For Africans, constitutional democracy had reinforced white supremacy and black inferiority in socio-economic and psychological terms, he added.

Political analyst Yolokazi Mfuto said it was unfortunate that some people had declared democracy a failure, adding that authoritarian leadership could be better.

Mfuto commended the country’s democracy, arguing that it had developed and citizens had used existing mechanisms to ensure that their voices were heard and the government was taken to account.

She said that among those who have doubts about the country’s democracy, the Afrobarometer found that many young people (70%) had deemed democracy as a form of government that was not working.

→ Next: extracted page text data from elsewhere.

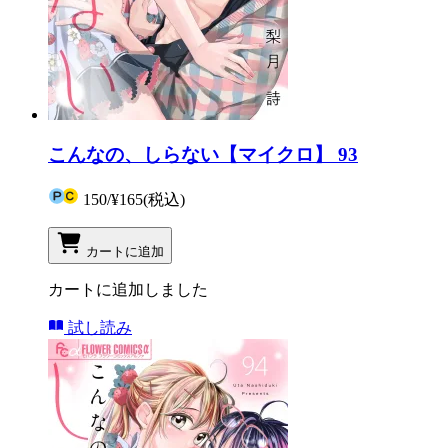
こんなの、しらない【マイクロ】 93
150
/
¥165
(税込)
カートに追加
カートに追加しました
試し読み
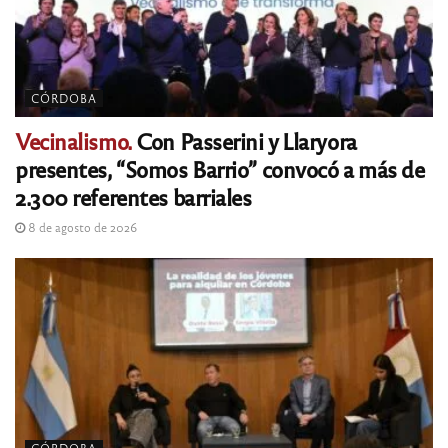
CÓRDOBA
Vecinalismo.
Con Passerini y Llaryora
presentes, “Somos Barrio” convocó a más de
2.300 referentes barriales
8 de agosto de 2026
CÓRDOBA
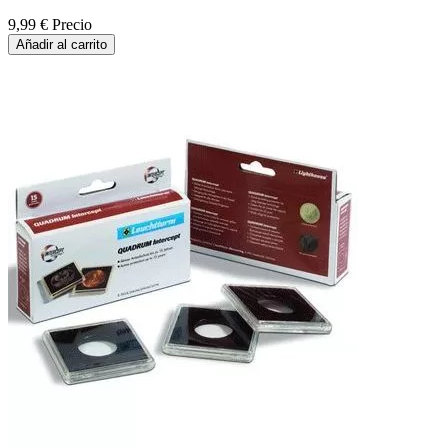
9,99 €
Precio
Añadir al carrito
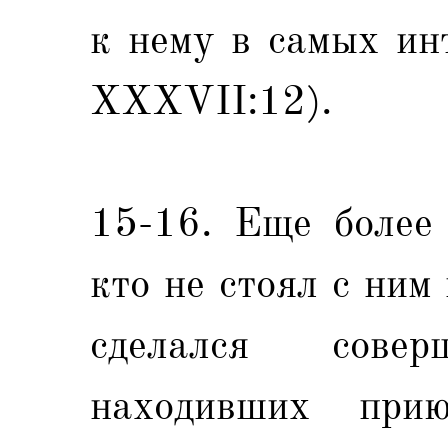
к нему в самых ин
XXXVII:12).
15-16. Еще более 
кто не стоял с ним
сделался сов
находивших при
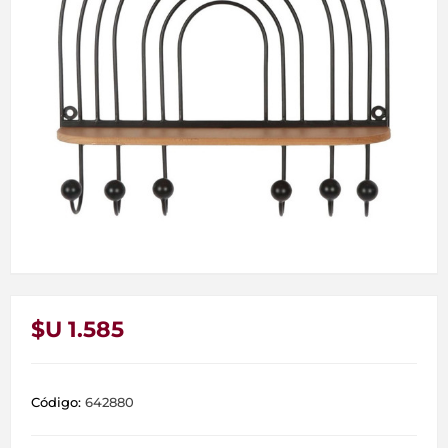
$U 1.585
Código:
642880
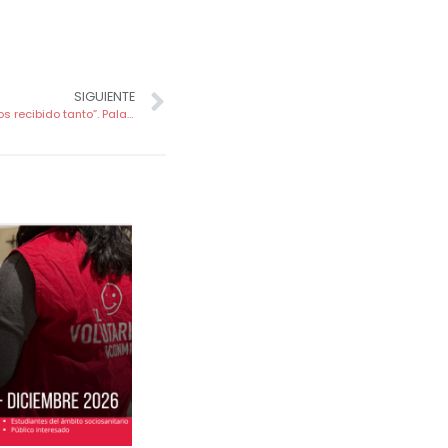
SIGUIENTE
“Nosotros hemos dado tan poco y hemos recibido tanto”. Palabras de agradecimiento de David Buendía, Coordinador de SECUNDA Smile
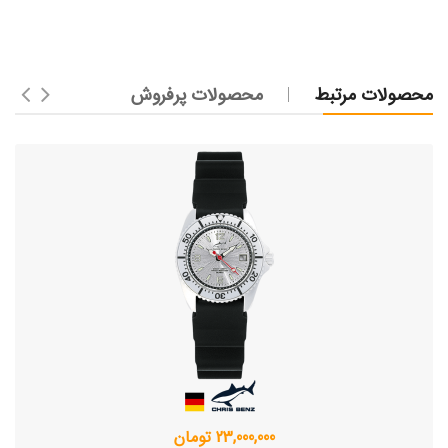
محصولات مرتبط
محصولات پرفروش
23,000,000 تومان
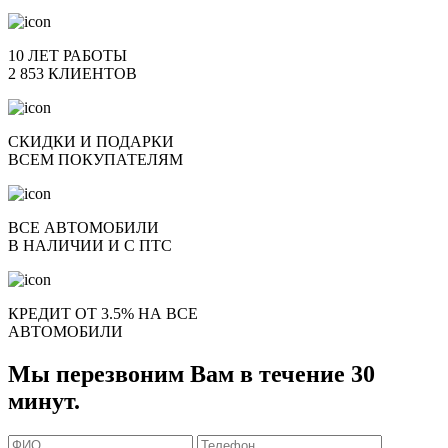
10 ЛЕТ РАБОТЫ
2 853 КЛИЕНТОВ
СКИДКИ И ПОДАРКИ
ВСЕМ ПОКУПАТЕЛЯМ
ВСЕ АВТОМОБИЛИ
В НАЛИЧИИ И С ПТС
КРЕДИТ ОТ 3.5% НА ВСЕ
АВТОМОБИЛИ
Мы перезвоним Вам в течение 30
минут.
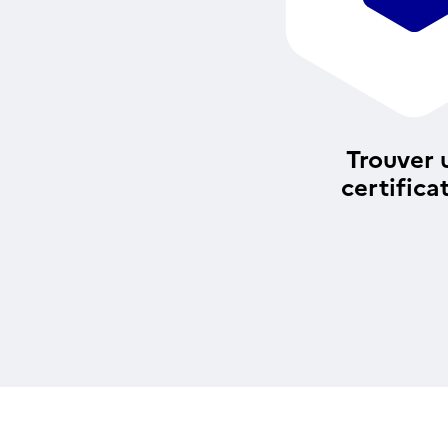
Trouver 
certifica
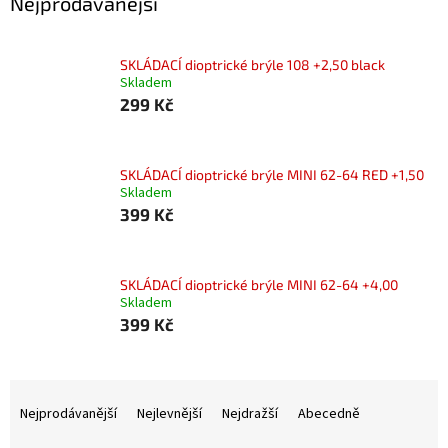
Nejprodávanější
SKLÁDACÍ dioptrické brýle 108 +2,50 black
Skladem
299 Kč
SKLÁDACÍ dioptrické brýle MINI 62-64 RED +1,50
Skladem
399 Kč
SKLÁDACÍ dioptrické brýle MINI 62-64 +4,00
Skladem
399 Kč
Ř
a
Nejprodávanější
Nejlevnější
Nejdražší
Abecedně
z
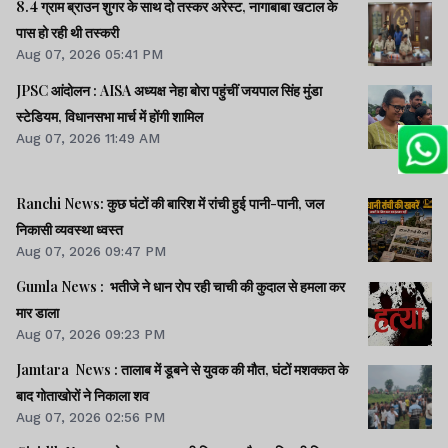
8.4 ग्राम ब्राउन शुगर के साथ दो तस्कर अरेस्ट, नागाबाबा खटाल के
पास हो रही थी तस्करी
Aug 07, 2026 05:41 PM
JPSC आंदोलन : AISA अध्यक्ष नेहा बोरा पहुंचीं जयपाल सिंह मुंडा
स्टेडियम, विधानसभा मार्च में होंगी शामिल
Aug 07, 2026 11:49 AM
Ranchi News: कुछ घंटों की बारिश में रांची हुई पानी-पानी, जल
निकासी व्यवस्था ध्वस्त
Aug 07, 2026 09:47 PM
Gumla News : भतीजे ने धान रोप रही चाची की कुदाल से हमला कर
मार डाला
Aug 07, 2026 09:23 PM
Jamtara News : तालाब में डूबने से युवक की मौत, घंटों मशक्कत के
बाद गोताखोरों ने निकाला शव
Aug 07, 2026 02:56 PM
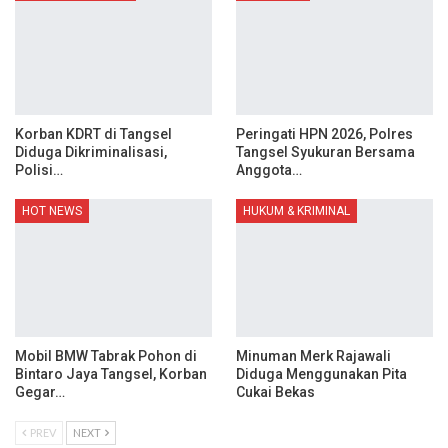
Korban KDRT di Tangsel
Peringati HPN 2026, Polres
Diduga Dikriminalisasi,
Tangsel Syukuran Bersama
Polisi…
Anggota…
HOT NEWS
HUKUM & KRIMINAL
Mobil BMW Tabrak Pohon di
Minuman Merk Rajawali
Bintaro Jaya Tangsel, Korban
Diduga Menggunakan Pita
Gegar…
Cukai Bekas
PREV
NEXT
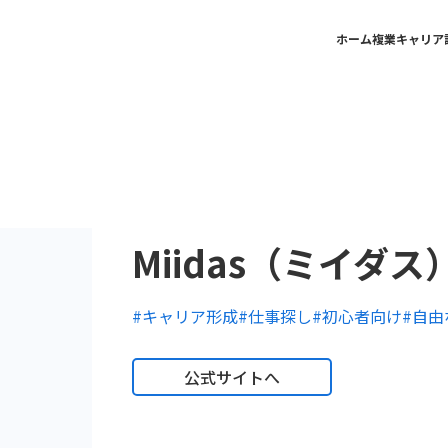
ホーム
複業キャリア
Miidas（ミイダス
#キャリア形成
#仕事探し
#初心者向け
#自由
公式サイトへ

“Land redistribution and development of the economy remains to be one of the most important levers that could ensure the best benefit of democracy. South Africans have been dispossessed, millions are unable to contribute to the growth of the economy because they are disenfranchised.

“The issue of inadequate public health-care service might be addressed by effective implementation of the National Insurance Bill. It is pivotal that every citizen has access to the best services, particularly relating to health care,” she said.

Mfuto felt that education needed to be prioritised as a means of safeguarding the constitutional democracy, ensuring that free and quality education was accessible to everyone.